Im zweiten Kapitel werden theoretische Grundkonzeptionen des israelischen Systems anhand verschiedener Modelle wie der Konkordanz- und Dominanzdemokratie diskutiert. Die Analyse beleuchtet die Bedeutung des Zionismus als konstituierenden Faktor der Staatsbildung und die Herausforderung, die sich aus der Integration einer nicht-jüdischen Minderheit ergibt.

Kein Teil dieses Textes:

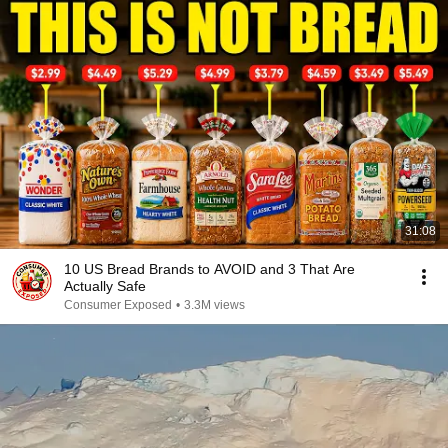
31:08
10 US Bread Brands to AVOID and 3 That Are
Actually Safe
Consumer Exposed
•
3.3M views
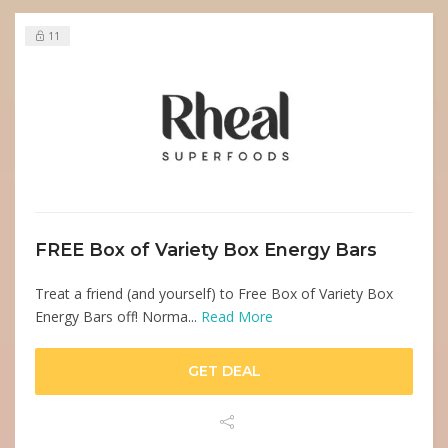
11
FREE Box of Variety Box Energy Bars
Treat a friend (and yourself) to Free Box of Variety Box
Energy Bars off! Norma...
Read More
GET DEAL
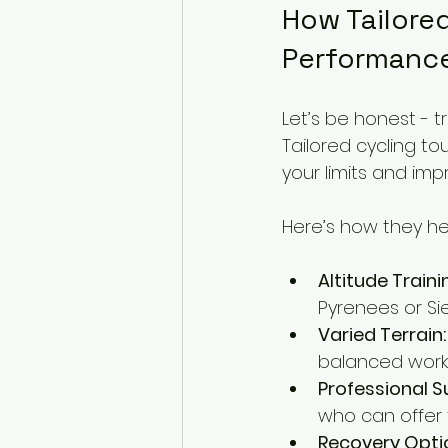
How Tailored
Performanc
Let’s be honest - t
Tailored cycling to
your limits and im
Here’s how they he
Altitude Traini
Pyrenees or Si
Varied Terrain:
balanced worko
Professional S
who can offer t
Recovery Opti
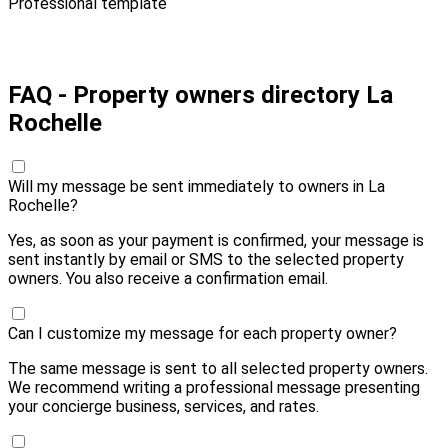
Professional template
Pay 20,00 € and send
FAQ - Property owners directory La
Rochelle
Will my message be sent immediately to owners in La
Rochelle?
Yes, as soon as your payment is confirmed, your message is
sent instantly by email or SMS to the selected property
owners. You also receive a confirmation email.
Can I customize my message for each property owner?
The same message is sent to all selected property owners.
We recommend writing a professional message presenting
your concierge business, services, and rates.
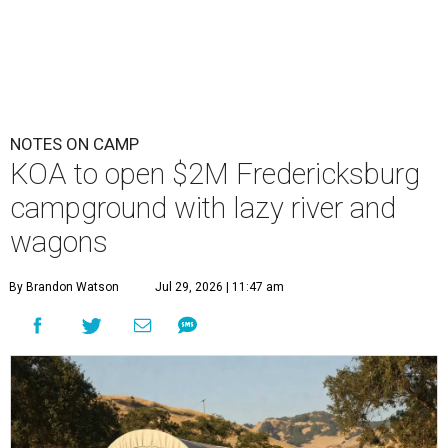
NOTES ON CAMP
KOA to open $2M Fredericksburg
campground with lazy river and
wagons
By Brandon Watson
Jul 29, 2026 | 11:47 am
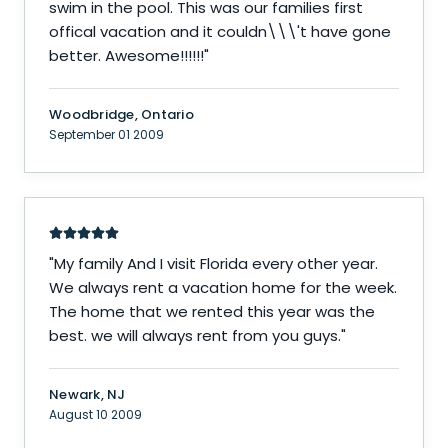
swim in the pool. This was our families first
offical vacation and it couldn\\\'t have gone
better. Awesome!!!!!!
"
Woodbridge, Ontario
September 01 2009
"
My family And I visit Florida every other year.
We always rent a vacation home for the week.
The home that we rented this year was the
best. we will always rent from you guys.
"
Newark, NJ
August 10 2009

Das dritte Kapitel widmet sich Transformationssphären wie politischer Kooperation versus ideologischer Kooptation sowie der sozio-ökonomischen Diskriminierung. Es werden die Rolle der zionistischen Parteien und die arabische politische Partizipation beleuchtet, um die Herausforderungen und Chancen der Integration zu erörtern.
Schlüsselwörter
Die Hausarbeit befasst sich mit zentralen Themen wie Systemtransformation, Staatsideologie, Zionismus, Demokratie, Integration, arabische Minderheit, politische und sozio-ökonomische Diskriminierung, Konfliktpotenzial und Handlungsimperative. Die Arbeit setzt sich mit dem israelischen System im Kontext von Pluralismus, Liberalisierung und Demokratisierung auseinander und analysiert die Herausforderungen einer multikulturellen Gesellschaft.